**Exercise**.
The entries that follow include a run beginning at the line with "Yes, I am a healthcare professional." and ending at the line with "disease (aeCOPD), acute"; restate that run word for word and leave the rest out.

************

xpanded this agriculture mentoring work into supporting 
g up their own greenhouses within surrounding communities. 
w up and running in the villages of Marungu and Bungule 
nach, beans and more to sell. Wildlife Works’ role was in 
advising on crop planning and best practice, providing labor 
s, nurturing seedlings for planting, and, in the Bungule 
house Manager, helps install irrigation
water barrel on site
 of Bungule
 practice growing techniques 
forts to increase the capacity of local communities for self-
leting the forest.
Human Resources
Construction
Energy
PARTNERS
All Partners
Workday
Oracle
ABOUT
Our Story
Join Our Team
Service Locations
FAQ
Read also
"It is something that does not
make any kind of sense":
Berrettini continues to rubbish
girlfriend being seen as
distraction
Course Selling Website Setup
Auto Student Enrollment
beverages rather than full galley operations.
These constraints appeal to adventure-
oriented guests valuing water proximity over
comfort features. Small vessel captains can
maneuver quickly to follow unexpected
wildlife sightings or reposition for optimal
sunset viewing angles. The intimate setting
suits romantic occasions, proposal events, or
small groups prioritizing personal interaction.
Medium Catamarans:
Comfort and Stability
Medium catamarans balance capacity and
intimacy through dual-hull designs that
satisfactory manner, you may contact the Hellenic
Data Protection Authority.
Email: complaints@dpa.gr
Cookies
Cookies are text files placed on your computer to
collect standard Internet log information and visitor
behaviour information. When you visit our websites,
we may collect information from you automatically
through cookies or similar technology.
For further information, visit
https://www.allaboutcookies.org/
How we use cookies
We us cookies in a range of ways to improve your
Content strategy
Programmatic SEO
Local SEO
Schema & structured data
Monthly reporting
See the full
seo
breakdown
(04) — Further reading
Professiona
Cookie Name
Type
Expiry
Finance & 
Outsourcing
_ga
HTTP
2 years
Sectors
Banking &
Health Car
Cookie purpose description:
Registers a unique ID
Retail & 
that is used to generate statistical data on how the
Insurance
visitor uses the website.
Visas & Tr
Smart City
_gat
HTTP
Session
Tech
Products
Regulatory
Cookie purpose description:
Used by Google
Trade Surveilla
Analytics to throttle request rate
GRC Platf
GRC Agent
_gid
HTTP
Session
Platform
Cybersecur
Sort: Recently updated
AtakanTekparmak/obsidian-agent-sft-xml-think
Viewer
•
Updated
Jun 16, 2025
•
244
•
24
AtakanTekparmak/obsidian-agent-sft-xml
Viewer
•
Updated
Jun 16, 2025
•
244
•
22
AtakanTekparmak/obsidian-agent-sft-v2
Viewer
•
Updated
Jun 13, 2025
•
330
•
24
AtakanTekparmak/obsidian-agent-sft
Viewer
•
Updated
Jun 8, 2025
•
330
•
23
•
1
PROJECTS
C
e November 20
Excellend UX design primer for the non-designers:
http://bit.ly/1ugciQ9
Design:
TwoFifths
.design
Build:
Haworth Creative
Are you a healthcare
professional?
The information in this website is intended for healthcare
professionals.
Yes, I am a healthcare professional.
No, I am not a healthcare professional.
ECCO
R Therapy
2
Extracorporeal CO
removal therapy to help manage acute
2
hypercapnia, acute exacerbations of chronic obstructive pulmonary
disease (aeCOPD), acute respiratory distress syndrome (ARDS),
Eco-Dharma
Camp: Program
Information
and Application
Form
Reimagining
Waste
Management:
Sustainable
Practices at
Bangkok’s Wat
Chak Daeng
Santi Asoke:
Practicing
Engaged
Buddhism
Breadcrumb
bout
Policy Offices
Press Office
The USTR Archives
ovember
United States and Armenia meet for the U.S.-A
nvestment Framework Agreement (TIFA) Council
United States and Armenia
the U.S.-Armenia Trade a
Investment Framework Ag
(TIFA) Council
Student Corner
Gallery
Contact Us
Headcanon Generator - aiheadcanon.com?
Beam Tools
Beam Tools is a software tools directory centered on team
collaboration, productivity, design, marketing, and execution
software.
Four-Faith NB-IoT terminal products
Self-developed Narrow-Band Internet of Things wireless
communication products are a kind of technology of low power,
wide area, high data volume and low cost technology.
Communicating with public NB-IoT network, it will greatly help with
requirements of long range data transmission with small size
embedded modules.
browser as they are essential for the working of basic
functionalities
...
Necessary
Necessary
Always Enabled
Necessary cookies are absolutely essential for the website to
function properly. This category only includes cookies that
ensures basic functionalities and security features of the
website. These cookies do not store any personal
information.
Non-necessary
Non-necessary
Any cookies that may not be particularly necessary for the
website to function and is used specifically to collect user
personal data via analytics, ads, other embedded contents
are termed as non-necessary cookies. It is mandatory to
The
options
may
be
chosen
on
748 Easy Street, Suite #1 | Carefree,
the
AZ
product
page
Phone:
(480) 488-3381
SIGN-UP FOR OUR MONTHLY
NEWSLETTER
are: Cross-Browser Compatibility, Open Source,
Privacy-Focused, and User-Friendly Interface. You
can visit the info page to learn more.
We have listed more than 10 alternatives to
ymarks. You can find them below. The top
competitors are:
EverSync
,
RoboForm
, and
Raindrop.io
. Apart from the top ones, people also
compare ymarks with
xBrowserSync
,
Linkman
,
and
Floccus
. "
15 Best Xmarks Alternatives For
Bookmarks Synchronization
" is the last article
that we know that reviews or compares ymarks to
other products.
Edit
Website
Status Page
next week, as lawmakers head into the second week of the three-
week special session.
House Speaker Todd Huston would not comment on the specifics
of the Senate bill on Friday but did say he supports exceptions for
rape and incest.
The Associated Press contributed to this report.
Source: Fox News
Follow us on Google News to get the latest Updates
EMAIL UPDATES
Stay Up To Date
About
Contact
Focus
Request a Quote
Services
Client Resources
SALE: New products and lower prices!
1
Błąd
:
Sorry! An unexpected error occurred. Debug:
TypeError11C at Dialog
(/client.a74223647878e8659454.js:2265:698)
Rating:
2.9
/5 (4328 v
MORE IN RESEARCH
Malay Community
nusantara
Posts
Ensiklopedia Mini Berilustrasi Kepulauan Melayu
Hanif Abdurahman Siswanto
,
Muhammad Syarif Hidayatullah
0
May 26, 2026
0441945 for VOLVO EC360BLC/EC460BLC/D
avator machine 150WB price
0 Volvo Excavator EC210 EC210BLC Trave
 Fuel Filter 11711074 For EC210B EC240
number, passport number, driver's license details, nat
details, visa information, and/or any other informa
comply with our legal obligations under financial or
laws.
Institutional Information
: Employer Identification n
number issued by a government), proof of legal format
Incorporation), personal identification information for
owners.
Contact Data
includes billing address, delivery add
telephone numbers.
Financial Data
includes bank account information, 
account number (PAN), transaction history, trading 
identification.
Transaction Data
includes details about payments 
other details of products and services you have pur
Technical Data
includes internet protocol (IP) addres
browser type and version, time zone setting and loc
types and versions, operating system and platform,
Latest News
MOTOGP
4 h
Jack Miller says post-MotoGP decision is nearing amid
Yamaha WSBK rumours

************

**Answer to this task**.
Yes, I am a healthcare professional.
No, I am not a healthcare professional.
ECCO
R Therapy
2
Extracorporeal CO
removal therapy to help manage acute
2
hypercapnia, acute exacerbations of chronic obstructive pulmonary
disease (aeCOPD), acute respiratory distress syndrome (ARDS),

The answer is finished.